Task instructions:
Return all of the entries exactly, but do not include the pictures.

-- -- --

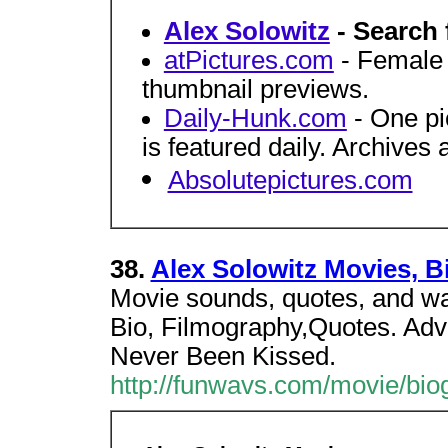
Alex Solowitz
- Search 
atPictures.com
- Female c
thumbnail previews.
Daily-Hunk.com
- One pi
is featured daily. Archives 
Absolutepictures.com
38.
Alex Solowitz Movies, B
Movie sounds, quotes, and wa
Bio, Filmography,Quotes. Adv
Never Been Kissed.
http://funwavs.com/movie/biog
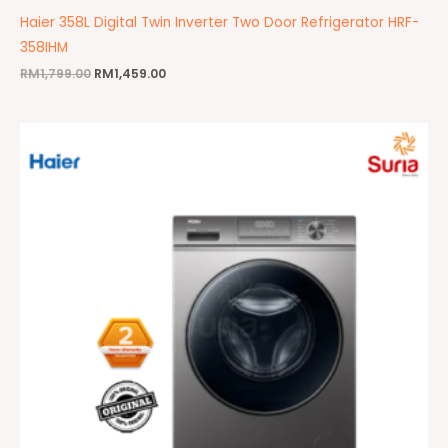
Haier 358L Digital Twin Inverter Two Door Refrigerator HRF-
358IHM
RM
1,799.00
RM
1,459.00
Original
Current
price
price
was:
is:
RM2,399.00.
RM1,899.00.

-- -- --

Problem solution:
Alex Solowitz
- Search 
atPictures.com
- Female c
thumbnail previews.
Daily-Hunk.com
- One pi
is featured daily. Archives 
Absolutepictures.com
38.
Alex Solowitz Movies, B
Movie sounds, quotes, and wa
Bio, Filmography,Quotes. Adv
Never Been Kissed.
http://funwavs.com/movie/biog
Haier 358L Digital Twin Inverter Two Door Refrigerator HRF-
358IHM
RM
1,799.00
RM
1,459.00
Original
Current
price
price
was:
is:
RM2,399.00.
RM1,899.00.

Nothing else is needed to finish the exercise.